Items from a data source
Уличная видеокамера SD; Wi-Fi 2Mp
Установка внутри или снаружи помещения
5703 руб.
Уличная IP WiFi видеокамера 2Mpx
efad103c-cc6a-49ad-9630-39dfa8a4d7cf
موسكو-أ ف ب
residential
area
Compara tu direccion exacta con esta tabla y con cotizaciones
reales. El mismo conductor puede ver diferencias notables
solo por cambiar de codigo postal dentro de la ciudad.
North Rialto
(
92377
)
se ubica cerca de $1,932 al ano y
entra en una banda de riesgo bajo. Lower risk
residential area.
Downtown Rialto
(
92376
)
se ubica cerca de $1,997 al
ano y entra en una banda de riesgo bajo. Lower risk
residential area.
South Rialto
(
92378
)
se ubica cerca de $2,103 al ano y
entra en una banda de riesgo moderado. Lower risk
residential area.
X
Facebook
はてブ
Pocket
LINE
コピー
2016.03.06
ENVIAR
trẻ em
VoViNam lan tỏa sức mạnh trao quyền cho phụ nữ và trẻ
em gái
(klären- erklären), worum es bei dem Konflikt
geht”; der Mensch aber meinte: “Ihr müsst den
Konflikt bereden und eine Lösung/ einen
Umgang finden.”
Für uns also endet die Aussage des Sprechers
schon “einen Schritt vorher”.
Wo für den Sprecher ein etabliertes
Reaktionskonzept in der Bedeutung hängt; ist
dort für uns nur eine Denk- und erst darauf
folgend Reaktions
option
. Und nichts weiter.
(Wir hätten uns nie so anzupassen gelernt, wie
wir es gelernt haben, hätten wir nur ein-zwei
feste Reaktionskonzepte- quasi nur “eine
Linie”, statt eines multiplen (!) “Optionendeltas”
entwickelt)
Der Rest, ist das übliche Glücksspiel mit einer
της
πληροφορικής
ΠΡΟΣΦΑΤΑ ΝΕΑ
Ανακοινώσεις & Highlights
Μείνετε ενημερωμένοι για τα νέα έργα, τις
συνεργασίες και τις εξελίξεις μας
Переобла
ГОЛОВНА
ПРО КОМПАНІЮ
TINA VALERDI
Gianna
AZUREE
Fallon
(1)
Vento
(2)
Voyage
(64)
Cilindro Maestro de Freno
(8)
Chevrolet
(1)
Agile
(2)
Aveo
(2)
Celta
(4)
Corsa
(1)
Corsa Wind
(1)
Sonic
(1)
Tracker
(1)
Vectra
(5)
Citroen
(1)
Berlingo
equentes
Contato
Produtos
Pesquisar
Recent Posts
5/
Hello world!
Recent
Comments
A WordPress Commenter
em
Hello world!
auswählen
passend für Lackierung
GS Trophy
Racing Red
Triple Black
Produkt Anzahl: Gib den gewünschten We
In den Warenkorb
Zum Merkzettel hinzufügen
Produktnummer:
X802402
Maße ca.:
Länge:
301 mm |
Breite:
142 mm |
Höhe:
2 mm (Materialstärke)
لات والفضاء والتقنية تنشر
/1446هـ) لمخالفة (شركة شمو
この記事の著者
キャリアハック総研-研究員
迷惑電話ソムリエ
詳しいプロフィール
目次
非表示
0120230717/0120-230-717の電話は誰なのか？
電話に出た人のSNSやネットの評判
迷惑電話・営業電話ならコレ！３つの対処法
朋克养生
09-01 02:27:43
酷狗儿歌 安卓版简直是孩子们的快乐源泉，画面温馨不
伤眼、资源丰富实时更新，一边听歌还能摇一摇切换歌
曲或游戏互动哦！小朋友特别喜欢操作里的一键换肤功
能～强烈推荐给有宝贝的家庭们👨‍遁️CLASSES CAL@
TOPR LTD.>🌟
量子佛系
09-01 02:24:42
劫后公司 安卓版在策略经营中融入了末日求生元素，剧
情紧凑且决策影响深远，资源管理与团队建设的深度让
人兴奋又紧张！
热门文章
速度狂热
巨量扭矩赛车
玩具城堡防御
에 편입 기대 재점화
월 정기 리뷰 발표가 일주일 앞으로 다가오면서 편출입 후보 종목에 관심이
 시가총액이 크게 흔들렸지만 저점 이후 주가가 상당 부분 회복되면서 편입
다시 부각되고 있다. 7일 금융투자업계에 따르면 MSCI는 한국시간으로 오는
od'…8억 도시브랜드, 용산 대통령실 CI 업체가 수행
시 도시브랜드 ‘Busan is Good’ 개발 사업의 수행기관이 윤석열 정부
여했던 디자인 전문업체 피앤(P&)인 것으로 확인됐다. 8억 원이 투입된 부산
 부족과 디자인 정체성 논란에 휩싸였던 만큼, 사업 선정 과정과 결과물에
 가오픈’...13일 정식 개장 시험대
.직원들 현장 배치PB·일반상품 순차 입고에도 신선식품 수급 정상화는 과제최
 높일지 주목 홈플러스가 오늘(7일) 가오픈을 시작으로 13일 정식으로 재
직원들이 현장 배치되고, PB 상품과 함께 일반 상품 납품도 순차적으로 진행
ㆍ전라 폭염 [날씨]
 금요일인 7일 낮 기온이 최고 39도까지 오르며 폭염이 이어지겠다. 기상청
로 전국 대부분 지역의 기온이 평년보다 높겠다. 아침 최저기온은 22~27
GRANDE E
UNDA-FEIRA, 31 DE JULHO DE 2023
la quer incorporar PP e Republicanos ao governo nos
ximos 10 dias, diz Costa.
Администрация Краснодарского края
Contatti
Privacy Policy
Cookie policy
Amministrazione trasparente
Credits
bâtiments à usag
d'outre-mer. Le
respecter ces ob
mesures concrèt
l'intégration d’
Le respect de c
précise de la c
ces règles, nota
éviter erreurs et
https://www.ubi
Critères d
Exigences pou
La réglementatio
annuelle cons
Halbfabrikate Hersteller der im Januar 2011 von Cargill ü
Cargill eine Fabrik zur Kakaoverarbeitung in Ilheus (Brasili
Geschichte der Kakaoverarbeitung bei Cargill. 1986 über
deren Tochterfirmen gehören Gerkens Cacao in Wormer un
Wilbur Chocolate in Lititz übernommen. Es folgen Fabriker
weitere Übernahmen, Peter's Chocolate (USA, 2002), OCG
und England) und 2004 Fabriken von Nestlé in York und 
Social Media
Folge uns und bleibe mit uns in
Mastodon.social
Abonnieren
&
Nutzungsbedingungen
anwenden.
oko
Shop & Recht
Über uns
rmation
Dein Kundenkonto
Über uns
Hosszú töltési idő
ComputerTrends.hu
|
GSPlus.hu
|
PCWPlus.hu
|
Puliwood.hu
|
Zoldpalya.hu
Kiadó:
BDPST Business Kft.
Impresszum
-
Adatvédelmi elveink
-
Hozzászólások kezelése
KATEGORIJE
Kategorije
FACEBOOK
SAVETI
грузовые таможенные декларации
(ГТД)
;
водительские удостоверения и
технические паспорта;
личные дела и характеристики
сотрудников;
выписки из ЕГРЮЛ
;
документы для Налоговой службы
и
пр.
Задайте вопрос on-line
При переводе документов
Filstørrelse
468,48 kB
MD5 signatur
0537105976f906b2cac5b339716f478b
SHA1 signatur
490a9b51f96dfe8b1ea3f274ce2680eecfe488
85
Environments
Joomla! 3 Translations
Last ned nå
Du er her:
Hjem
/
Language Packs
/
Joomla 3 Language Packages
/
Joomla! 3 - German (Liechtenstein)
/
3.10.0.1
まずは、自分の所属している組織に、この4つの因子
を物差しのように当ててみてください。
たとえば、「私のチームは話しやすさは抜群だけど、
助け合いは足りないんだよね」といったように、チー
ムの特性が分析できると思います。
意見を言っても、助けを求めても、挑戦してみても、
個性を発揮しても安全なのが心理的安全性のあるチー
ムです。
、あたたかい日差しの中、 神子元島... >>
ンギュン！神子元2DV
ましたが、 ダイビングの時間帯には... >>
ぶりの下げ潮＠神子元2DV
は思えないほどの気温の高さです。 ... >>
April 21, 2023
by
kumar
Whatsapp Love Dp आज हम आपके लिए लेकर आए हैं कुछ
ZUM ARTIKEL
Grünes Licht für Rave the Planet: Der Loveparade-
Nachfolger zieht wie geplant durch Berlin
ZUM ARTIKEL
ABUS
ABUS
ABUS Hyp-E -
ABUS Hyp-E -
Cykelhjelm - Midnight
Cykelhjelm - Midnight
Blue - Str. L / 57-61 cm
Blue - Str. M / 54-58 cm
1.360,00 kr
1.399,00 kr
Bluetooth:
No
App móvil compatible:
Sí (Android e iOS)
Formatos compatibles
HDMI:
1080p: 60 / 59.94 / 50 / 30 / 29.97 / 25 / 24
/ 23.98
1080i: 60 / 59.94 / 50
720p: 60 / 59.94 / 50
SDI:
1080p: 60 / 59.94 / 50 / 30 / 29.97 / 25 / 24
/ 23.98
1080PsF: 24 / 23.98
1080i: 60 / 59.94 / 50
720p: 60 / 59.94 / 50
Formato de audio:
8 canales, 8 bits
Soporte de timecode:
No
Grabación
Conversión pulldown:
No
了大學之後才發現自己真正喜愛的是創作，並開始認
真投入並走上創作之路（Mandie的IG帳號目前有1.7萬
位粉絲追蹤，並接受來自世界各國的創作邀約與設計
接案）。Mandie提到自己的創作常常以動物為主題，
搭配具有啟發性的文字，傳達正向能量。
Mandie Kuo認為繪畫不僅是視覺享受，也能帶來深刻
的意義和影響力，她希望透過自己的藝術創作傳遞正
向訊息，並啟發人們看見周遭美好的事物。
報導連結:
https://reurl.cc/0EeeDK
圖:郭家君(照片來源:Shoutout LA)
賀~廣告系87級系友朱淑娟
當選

_Requirement:_
Your task is to retype the entries verbatim, starting with the line that holds "Produkt Anzahl: Gib den gewünschten We" and stopping after the line that holds "에 편입 기대 재점화".

_Written answer:_
Produkt Anzahl: Gib den gewünschten We
In den Warenkorb
Zum Merkzettel hinzufügen
Produktnummer:
X802402
Maße ca.:
Länge:
301 mm |
Breite:
142 mm |
Höhe:
2 mm (Materialstärke)
لات والفضاء والتقنية تنشر
/1446هـ) لمخالفة (شركة شمو
この記事の著者
キャリアハック総研-研究員
迷惑電話ソムリエ
詳しいプロフィール
目次
非表示
0120230717/0120-230-717の電話は誰なのか？
電話に出た人のSNSやネットの評判
迷惑電話・営業電話ならコレ！３つの対処法
朋克养生
09-01 02:27:43
酷狗儿歌 安卓版简直是孩子们的快乐源泉，画面温馨不
伤眼、资源丰富实时更新，一边听歌还能摇一摇切换歌
曲或游戏互动哦！小朋友特别喜欢操作里的一键换肤功
能～强烈推荐给有宝贝的家庭们👨‍遁️CLASSES CAL@
TOPR LTD.>🌟
量子佛系
09-01 02:24:42
劫后公司 安卓版在策略经营中融入了末日求生元素，剧
情紧凑且决策影响深远，资源管理与团队建设的深度让
人兴奋又紧张！
热门文章
速度狂热
巨量扭矩赛车
玩具城堡防御
에 편입 기대 재점화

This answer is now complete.